When a structural member is "cut" at an imaginary section, the internal forces and moment at that section must be exposed to maintain equilibrium of the isolated portion. At any cross section, three internal resultants exist (in 2D): the normal force N acting along the member's axis, the shear force V acting perpendicular to the axis, and the bending moment M. These are found by drawing a free-body diagram of either portion of the cut member and applying the three equilibrium equations: sum of forces in x, sum of forces in y, and sum of moments about the cut point. The section method is the foundation for understanding how beams, columns, and frames carry loads internally, and it directly leads to stress analysis in mechanics of materials.

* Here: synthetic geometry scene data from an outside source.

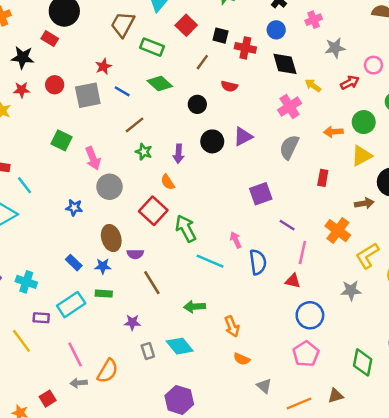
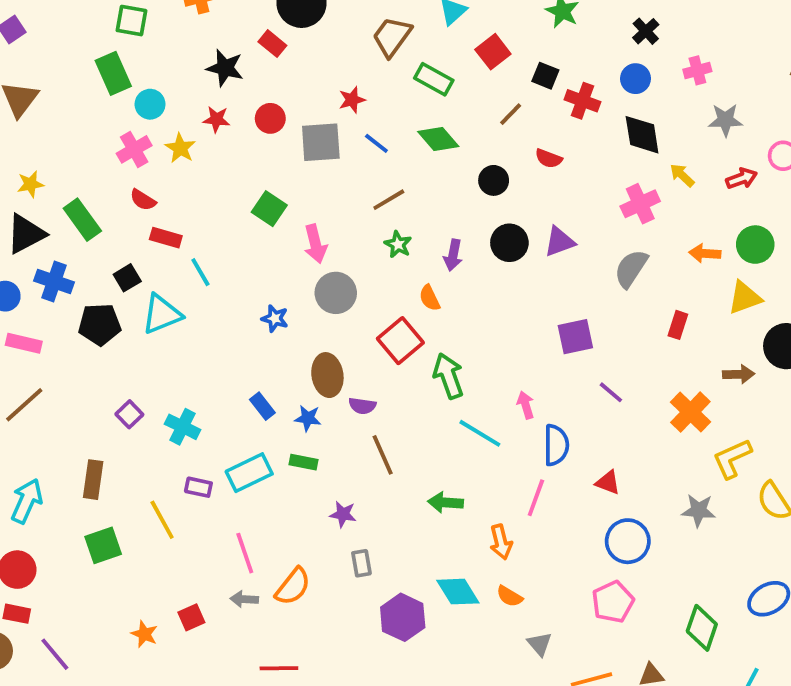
pink line: (302, 253) -> (536, 498), moved
cyan diamond: (180, 346) -> (458, 592), moved
purple hexagon: (179, 400) -> (403, 617), moved

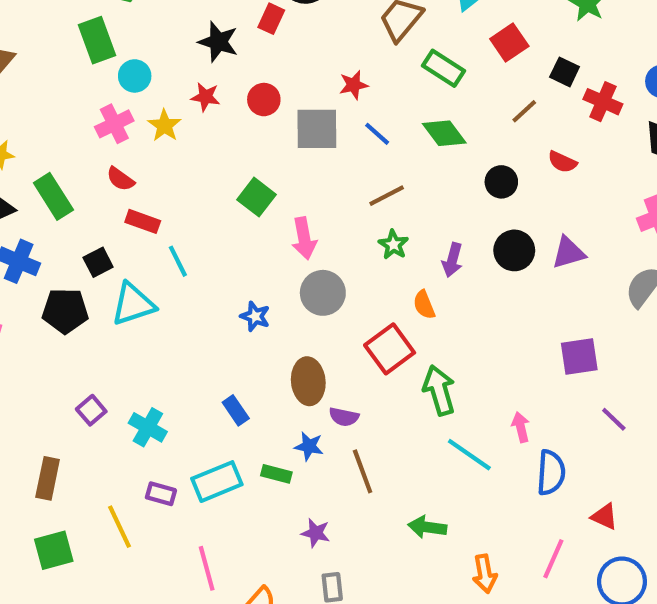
red rectangle: (272, 44) -> (271, 19), turned 72
blue star: (308, 418) -> (309, 446), moved
pink line: (536, 498) -> (553, 559), moved

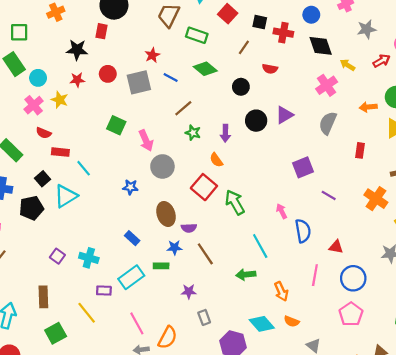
cyan line: (469, 455) -> (260, 246), moved, turned 40

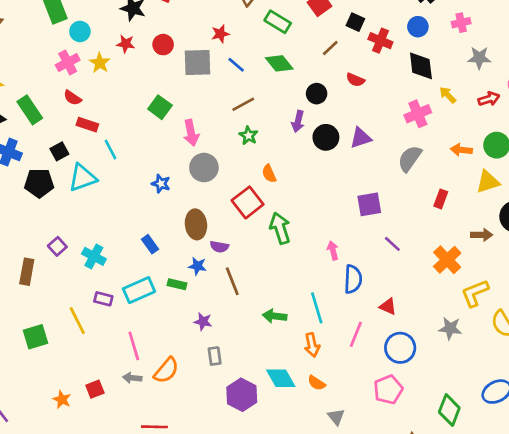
purple arrow: (225, 133) -> (298, 121), moved
cyan line: (260, 246) -> (317, 308), moved
brown rectangle: (43, 297) -> (27, 272), moved

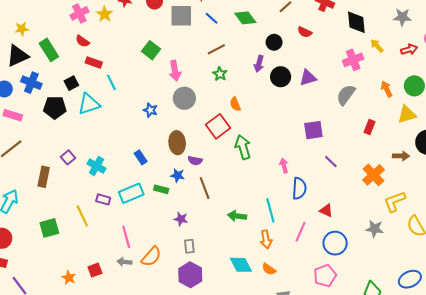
orange arrow: (461, 150) -> (387, 89), turned 56
purple hexagon: (242, 395) -> (190, 275), moved

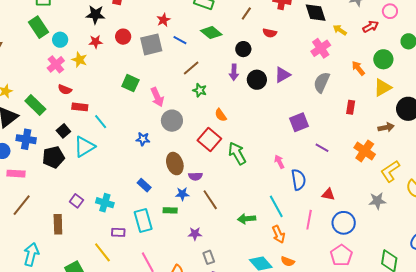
cyan rectangle: (131, 193) -> (143, 221), turned -70

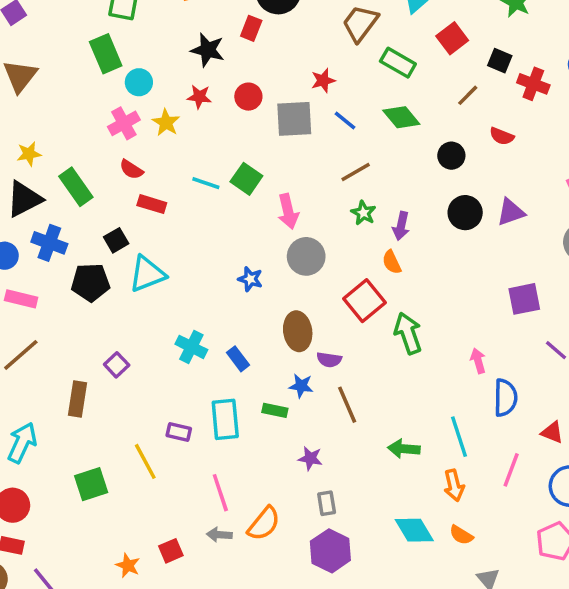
purple arrow: (234, 72) -> (401, 226), moved
cyan line: (101, 122) -> (206, 183), moved, turned -42
cyan cross: (105, 203) -> (191, 347), moved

Always find external support reactions first, then pass an imaginary cut at the section of interest and draw the FBD of the simpler side (fewer loads). Assume positive internal forces using the standard sign convention (tension positive for N, clockwise rotation for positive V, concave-up bending for positive M). Taking moments about the cut point eliminates N and V, solving for M directly.

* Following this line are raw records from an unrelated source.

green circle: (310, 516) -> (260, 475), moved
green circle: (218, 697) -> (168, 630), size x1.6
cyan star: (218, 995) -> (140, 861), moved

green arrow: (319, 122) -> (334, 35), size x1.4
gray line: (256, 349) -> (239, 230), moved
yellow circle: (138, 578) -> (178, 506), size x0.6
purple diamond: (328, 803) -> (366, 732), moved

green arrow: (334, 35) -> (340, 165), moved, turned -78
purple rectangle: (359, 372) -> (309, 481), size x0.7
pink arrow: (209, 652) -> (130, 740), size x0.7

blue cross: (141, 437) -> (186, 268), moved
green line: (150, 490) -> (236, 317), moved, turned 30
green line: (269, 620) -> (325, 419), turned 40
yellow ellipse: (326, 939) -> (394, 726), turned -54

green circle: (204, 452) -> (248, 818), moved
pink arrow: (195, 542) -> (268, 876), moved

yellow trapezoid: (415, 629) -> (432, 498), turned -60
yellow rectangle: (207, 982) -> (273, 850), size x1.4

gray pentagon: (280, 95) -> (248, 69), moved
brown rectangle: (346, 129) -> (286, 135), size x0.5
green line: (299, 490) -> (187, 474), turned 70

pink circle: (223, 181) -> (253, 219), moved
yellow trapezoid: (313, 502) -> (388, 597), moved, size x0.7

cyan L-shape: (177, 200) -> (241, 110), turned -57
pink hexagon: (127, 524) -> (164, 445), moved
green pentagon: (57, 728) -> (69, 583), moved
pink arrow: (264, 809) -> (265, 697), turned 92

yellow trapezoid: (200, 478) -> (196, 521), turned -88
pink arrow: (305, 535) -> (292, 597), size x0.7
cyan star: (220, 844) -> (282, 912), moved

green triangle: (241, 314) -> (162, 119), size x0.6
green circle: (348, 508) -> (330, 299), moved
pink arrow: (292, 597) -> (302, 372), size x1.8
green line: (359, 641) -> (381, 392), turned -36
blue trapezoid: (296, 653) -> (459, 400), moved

When you draw a free-body diagram of an entire structure, you can find the support reactions — the external forces and moments the supports exert on the structure. But this tells you nothing about what is happening *inside* the structure. A beam carrying a heavy load might be about to snap at its midpoint even though it's perfectly balanced as a whole. To find the internal forces, you need the section method: mentally cut through the member and ask, "what forces must exist at this cut to keep the piece I'm holding in equilibrium?"

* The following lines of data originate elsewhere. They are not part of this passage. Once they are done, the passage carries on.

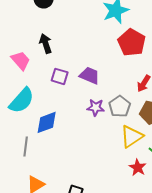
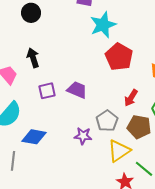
purple square: (60, 76) -> (47, 91), turned -30
purple star: (96, 107) -> (83, 136), moved
blue diamond: (47, 122) -> (34, 137), turned 30

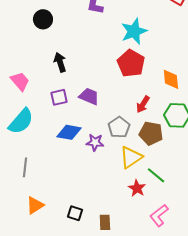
cyan star: (103, 25) -> (134, 31), moved
black arrow: (33, 58) -> (60, 62), moved
blue diamond: (34, 137) -> (69, 132), moved

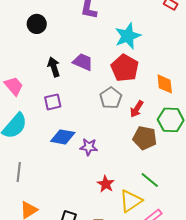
purple trapezoid: (89, 96) -> (83, 62), moved
gray pentagon: (119, 127) -> (111, 98), moved
yellow triangle: (131, 157) -> (131, 201), moved
red star: (137, 188) -> (106, 184), moved

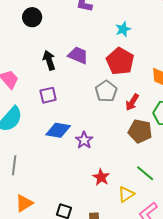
cyan star: (128, 36) -> (123, 29), size x0.6
purple star: (89, 147) -> (84, 140), turned 30
yellow triangle: (131, 201) -> (126, 194), size x0.7

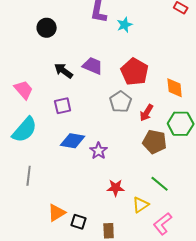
cyan star: (123, 29) -> (125, 25), moved
black arrow: (49, 60) -> (64, 71), turned -36
red star: (101, 177) -> (116, 188), turned -30
orange triangle: (24, 203) -> (57, 213), moved

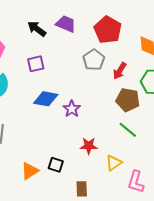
green line: (160, 184) -> (128, 130), moved
black square: (79, 222) -> (56, 165), moved
pink L-shape: (163, 224) -> (136, 182), turned -35

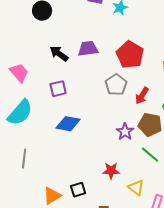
purple trapezoid: (66, 24) -> (88, 49), turned -30
purple star: (72, 109) -> (125, 132), moved
yellow triangle: (114, 163) -> (136, 188), turned -48
black square: (56, 165) -> (78, 190), turned -35

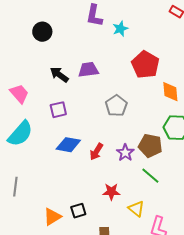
red pentagon: (130, 55) -> (145, 65), moved
red arrow: (142, 96) -> (96, 152), moved
gray line: (24, 159) -> (15, 187), moved

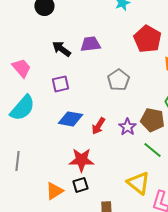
red star: (111, 192) -> (81, 160), moved, size x1.4
yellow triangle: (136, 209) -> (138, 183), size x1.4

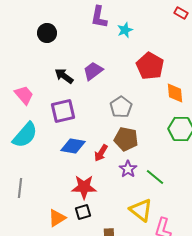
purple trapezoid: (90, 44) -> (93, 71), turned -30
purple square: (60, 84) -> (63, 111), size x1.4
brown pentagon: (152, 120) -> (126, 139), moved
purple star: (127, 127) -> (128, 169), moved

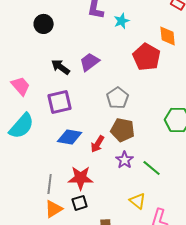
orange diamond: (175, 93) -> (168, 36), moved
gray line: (20, 188) -> (50, 184), moved
yellow triangle: (141, 210) -> (138, 201), size x0.7

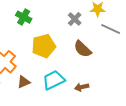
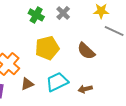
green cross: (24, 17) -> (36, 15), moved
gray cross: (75, 19) -> (63, 13), moved

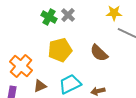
gray cross: (63, 13) -> (68, 15), moved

At any 2D cross section, three internal resultants act: the normal force N (along the member axis — tension or compression), the shear force V (perpendicular to the axis — tends to slide one face past the other), and the bending moment M (the tendency to rotate about the cross section). These three quantities fully characterize the internal state of the member at that point. After making the cut, isolate either portion and apply the three equilibrium equations: ΣFₓ = 0, ΣFy = 0, ΣMcut = 0. Taking moments about the cut point is particularly powerful because it eliminates N and V from the moment equation, solving directly for M.
Always begin by finding all *external* support reactions before making any cuts. The reactions are found from equilibrium of the whole structure and are prerequisites to finding internal forces at any section. Once reactions are known, choose the simpler side of the cut — the side with fewer loads — to minimize algebra. Assume the standard positive sign convention (tension positive for N, specific shear direction positive for V, concave-up bending positive for M) before you start. Consistent sign convention is what allows you to build shear force and bending moment diagrams from many cuts — the topic this directly leads to.
The section method is the conceptual foundation for all of mechanics of materials. Once you know V and M at a section, you can compute the stress distribution across the cross section — shear stress from V, bending (normal) stress from M. Structural failures happen when these stresses exceed material limits. The internal forces you expose here are exactly what engineers design against when they size beams and check safety factors.